Succulence, success and the way of Sermet
BY: CHARLIE MORRISON
These days, business is booming at Sermet’s Courtyard. The parking spots between the restaurant and the live oaks that affront it are often taken, the indoor space and the outdoor patio are frequently full of happy diners and jazz fans on the weekends, and the mahogany bar is typically busy, the wine flowing. And while the restaurant, like Daniel Island itself, has witnessed tremendous growth over the past few years, when restaurant owner and operator Sermet Aslan first opened the business with partner Dana Vosburgh back in 2010, things were very, very different.
Six years ago, when Aslan opened his third restaurant in the Lowcountry here on Daniel Island next to the nearby Wando River, the economy was still in recovery from the recession of 2008. Aslan had only been on the island one time before he began scouting the property at 125 River Landing Dr. that would become Sermet’s Courtyard. And when he visited there wasn’t a light on at night near the location.
All the same, despite the fact he was locating his new restaurant in a largely undeveloped part of Daniel Island where, as he described it, “the only thing moving down the street in those days were tumbleweeds,” Aslan made his decision to set up shop on the island, a decision that for the past six years has changed the face of the island’s culinary milieu.
And while Sermet’s Courtyard did survive those early days, many competitors did not. Within three months of opening back in October of 2010, three restaurants on the island had closed their doors for good.
For Aslan, merely surviving wasn’t enough. He chose from the beginning to do it his way. Not only has the Courtyard endured, it is flourishing. Most importantly however, at least in Aslan’s eyes, is the fact that he didn’t compromise what he would call his restaurant’s “soul” to be successful.
“This location, you’ve got to want to come here… it’s a destination,” said Aslan. “I said to myself, ‘if I do well, it’s going to be on my own merits. It’s not going to be because I’m located at a busy intersection.’”
To be sure, in building Sermet’s Courtyard from the ground up, Aslan said he “stuck to his guns” – in the restaurant’s location, its layout, the menu, the wine list, his staff, and even his pricing. In growing the restaurant, Aslan leaned on much of what he’d done, learned, and had success with at his previous restaurants in the Lowcountry, Sermet’s Grill in West Ashley, and uber-popular downtown Charleston dinner and nightclub Sermet’s Corner, which he owned and operated for more than 15 years.
And Sermet has learned the art of the customer in his over two decades of restaurant experience here in Charleston. Better yet, he’s learned what customer he wants to court for the Courtyard.
“What we have created here is a place that, if nobody knows about it, I don’t care,” waxed Aslan philosophically, a warm intensity in his eyes and a room temperature red swirling in his wine glass. “If three people know about it, those three people are real customers. They’re not gimmicky, they’re not hip, they are not all current, but those are three good customers, real customers.”

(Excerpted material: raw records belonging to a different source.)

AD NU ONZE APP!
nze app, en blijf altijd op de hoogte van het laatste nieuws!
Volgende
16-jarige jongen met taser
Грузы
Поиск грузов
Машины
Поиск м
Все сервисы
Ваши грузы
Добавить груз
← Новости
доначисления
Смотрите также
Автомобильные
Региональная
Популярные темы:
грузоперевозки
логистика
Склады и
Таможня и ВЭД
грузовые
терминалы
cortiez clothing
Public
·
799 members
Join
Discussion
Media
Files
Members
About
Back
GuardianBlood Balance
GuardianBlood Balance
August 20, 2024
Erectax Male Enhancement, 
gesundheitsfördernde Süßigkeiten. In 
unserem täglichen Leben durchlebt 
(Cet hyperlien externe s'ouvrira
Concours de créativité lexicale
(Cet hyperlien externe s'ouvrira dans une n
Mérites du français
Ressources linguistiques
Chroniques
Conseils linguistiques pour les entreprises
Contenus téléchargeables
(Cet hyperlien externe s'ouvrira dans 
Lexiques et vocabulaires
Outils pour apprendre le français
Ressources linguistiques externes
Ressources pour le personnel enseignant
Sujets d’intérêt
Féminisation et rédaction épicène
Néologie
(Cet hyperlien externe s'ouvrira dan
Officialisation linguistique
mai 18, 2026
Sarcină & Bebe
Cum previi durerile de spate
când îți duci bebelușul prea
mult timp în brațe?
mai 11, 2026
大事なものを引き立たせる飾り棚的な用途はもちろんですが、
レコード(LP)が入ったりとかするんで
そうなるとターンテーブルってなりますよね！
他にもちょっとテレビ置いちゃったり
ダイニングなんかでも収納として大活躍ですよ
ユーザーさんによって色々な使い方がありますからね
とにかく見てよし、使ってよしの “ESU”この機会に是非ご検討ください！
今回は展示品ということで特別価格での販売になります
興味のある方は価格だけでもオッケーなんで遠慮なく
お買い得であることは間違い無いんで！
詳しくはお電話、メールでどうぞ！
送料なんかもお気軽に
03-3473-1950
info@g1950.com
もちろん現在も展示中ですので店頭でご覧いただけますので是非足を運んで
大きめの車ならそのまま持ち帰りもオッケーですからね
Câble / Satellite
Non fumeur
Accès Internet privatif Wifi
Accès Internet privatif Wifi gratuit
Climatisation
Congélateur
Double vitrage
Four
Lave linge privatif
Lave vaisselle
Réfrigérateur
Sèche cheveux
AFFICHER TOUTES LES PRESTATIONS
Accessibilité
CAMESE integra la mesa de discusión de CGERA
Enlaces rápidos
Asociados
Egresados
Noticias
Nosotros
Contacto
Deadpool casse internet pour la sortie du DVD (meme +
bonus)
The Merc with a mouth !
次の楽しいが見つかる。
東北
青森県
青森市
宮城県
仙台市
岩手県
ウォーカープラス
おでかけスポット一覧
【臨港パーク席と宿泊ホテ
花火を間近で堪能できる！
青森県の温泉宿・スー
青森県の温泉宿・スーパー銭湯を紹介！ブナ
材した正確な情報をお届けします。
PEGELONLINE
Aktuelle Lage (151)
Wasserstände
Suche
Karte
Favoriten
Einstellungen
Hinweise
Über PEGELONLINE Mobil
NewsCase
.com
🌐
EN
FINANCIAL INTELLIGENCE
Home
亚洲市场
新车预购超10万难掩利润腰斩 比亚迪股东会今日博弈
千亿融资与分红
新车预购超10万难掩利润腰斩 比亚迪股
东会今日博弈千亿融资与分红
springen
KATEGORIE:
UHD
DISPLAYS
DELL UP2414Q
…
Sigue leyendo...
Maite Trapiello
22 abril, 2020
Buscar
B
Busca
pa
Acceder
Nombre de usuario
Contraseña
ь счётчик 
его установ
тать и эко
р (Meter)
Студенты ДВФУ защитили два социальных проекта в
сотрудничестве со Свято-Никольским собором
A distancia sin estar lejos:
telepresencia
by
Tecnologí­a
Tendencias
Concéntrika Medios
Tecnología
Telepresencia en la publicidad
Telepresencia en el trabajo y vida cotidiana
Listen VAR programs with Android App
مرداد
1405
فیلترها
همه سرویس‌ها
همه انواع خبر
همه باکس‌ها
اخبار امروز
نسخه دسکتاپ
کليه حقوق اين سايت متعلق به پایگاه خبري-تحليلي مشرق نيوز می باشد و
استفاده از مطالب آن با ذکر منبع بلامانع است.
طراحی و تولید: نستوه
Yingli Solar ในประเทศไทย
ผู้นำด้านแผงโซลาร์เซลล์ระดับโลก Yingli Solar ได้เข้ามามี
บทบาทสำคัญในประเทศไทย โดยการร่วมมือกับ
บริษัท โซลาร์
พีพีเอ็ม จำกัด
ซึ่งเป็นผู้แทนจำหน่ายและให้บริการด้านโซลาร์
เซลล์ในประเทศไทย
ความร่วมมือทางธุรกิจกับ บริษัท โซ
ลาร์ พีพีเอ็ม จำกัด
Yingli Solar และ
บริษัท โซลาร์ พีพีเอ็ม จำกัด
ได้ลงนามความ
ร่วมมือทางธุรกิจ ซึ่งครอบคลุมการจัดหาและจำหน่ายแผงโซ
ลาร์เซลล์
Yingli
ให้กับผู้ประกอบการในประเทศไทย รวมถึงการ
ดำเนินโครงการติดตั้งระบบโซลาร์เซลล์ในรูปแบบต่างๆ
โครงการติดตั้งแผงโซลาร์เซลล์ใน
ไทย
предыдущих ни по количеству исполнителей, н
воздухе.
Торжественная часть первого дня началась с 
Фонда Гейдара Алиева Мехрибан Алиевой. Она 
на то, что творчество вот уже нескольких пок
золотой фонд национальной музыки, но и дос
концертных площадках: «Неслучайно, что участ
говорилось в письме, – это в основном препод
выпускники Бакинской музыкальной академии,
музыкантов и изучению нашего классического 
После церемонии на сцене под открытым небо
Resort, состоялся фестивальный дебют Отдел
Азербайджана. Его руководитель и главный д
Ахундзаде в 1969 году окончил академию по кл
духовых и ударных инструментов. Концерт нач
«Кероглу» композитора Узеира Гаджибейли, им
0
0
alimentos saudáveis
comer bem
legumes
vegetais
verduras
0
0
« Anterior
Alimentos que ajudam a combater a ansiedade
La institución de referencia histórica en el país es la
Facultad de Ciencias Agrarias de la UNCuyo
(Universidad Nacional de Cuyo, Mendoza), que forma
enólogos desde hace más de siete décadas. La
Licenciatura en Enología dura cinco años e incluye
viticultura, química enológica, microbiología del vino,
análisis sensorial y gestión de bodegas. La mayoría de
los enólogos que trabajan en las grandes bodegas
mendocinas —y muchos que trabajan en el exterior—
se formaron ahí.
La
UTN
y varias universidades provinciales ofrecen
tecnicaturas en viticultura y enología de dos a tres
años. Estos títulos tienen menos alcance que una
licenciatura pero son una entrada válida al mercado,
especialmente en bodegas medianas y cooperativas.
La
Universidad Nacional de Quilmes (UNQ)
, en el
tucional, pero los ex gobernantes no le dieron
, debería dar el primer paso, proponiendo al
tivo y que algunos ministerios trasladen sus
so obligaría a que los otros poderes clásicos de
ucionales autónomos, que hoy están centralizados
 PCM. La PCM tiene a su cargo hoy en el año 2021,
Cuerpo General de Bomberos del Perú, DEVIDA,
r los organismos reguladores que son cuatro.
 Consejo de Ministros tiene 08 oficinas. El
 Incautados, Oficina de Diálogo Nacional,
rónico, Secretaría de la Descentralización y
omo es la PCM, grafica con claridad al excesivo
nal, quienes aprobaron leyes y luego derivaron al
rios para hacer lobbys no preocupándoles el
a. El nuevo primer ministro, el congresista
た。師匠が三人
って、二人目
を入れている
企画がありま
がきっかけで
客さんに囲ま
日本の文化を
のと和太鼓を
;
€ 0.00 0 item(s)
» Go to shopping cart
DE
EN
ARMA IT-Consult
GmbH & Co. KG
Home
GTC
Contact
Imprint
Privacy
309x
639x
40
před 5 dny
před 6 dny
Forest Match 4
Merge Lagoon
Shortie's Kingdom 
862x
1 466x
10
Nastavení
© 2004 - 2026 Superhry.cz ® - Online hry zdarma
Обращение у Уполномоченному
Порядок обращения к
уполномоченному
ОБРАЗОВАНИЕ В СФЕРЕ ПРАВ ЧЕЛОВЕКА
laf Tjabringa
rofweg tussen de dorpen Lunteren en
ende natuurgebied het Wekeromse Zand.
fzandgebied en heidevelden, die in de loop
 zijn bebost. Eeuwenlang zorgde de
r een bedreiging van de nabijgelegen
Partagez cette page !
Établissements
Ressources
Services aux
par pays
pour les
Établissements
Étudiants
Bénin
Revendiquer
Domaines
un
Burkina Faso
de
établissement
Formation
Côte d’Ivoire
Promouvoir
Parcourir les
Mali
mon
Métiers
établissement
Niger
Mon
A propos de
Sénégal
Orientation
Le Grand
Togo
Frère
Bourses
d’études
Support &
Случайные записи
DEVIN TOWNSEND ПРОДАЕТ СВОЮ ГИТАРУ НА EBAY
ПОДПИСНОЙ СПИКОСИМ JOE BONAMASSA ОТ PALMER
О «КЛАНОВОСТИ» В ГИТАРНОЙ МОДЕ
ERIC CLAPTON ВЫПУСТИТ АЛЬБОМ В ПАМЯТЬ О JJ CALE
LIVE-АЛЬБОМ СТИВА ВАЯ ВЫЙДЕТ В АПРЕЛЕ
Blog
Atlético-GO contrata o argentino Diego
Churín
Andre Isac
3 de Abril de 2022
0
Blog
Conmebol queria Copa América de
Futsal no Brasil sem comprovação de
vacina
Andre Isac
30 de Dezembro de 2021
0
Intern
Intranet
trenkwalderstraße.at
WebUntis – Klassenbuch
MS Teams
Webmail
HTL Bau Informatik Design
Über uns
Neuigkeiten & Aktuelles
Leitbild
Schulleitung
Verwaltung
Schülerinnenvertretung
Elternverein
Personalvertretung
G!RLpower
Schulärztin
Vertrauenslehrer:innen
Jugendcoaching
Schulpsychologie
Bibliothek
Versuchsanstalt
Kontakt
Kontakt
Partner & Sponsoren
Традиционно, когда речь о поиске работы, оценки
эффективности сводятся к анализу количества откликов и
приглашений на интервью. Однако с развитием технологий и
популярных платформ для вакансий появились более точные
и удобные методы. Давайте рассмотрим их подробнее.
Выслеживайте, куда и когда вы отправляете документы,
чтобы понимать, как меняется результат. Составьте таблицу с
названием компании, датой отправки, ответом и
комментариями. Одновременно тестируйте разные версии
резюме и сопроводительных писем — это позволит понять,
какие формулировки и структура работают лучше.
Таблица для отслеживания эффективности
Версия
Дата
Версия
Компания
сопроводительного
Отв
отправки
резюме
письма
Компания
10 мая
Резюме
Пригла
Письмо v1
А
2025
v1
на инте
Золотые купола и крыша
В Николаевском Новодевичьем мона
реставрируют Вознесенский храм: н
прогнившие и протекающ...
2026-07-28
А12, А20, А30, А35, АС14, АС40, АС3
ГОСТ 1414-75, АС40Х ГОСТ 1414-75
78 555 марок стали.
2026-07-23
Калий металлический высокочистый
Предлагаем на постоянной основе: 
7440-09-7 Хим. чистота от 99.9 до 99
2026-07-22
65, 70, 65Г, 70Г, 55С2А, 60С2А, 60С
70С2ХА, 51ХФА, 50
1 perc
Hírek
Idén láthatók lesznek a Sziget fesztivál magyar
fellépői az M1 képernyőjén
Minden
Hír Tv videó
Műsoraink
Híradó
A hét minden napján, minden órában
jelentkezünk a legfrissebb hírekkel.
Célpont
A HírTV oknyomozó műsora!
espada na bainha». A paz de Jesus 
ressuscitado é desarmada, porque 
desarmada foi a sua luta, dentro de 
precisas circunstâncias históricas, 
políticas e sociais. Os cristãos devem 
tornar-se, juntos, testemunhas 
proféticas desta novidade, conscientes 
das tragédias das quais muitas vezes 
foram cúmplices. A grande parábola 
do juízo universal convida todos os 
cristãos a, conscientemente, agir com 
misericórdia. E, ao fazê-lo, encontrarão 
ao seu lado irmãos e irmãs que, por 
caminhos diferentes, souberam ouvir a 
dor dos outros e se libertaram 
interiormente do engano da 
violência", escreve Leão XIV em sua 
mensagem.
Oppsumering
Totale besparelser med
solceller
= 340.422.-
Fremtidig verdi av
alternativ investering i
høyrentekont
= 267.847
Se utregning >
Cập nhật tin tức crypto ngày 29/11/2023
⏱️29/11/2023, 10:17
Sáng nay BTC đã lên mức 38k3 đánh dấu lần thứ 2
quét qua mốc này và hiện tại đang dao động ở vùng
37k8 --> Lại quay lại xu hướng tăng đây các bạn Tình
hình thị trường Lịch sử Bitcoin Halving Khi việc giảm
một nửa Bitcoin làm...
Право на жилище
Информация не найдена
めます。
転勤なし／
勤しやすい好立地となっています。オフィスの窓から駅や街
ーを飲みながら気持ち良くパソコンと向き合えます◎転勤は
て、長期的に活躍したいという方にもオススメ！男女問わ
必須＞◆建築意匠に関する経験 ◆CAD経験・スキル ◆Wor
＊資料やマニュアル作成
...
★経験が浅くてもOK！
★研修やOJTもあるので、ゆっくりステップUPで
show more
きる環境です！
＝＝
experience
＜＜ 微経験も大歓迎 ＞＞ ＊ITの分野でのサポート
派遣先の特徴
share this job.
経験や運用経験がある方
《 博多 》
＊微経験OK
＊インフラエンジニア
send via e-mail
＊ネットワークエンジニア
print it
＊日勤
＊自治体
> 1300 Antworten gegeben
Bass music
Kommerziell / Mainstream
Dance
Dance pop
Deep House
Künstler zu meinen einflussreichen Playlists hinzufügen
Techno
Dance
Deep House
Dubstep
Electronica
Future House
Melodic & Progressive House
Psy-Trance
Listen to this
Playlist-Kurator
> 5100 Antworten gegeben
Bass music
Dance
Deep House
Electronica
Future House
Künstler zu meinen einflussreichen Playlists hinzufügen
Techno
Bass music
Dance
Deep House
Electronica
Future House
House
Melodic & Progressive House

“If they judge you, you need to take it like they know the chef,” he continued. “And when you give it to them they know as a recipient, they know that this guy’s got guts. If you have that relationship, you don’t sell yourself short and you don’t sell your customers short.”
And while compromise isn’t the Turkish-born Aslan’s style, he has had to make some changes in developing Sermet’s Courtyard into the hot spot it now is. The restaurant once served lunch and Sunday brunch. However, Aslan made the move a couple years back to abandon the full-time restaurant concept and focus solely on dinner.
Faced with pressure from some customers in his restaurant’s early days who wanted to see an expanded children’s menu, Aslan considered another change. That thought didn’t last long though, said Aslan, who decided to offer dishes kids could eat, but not to introduce a kids’ menu. Again, sticking to his guns paid off, according to Sermet.
“I love it when I see a table where a kid who is no more than nine years old is chomping down on calamari or eating some mussels,” grinned the affable Aslan. “I’m glad that I stood my ground and did a simplified yet dignified menu. For the first year, I had a hard time, but I stuck to my guns. If I’m going to make it, this is the way. I had to make my own statement.”
And when it comes to how he staffs Sermet’s Courtyard, Aslan again defers to his roots. Not only does his daughter Megan (Aslan) Delli-Gatti manage the front of the house at the restaurant, a man that could be his son runs the kitchen, longtime Sermet’s employee and family friend Casey Crowley. Crowley, who grew up with Delli-Gatti and now serves as Sermet’s executive head chef, a position he took on in August of this year when his brother Brett relinquished the position to help Aslan open up his new James Island restaurant, Sermet’s Southernterranean Cuisine-Bar.
Having the brothers Crowley along with Megan and others from Aslan’s West Ashley extended family on his staff is another key to the Courtyard’s success, said the restauranteur.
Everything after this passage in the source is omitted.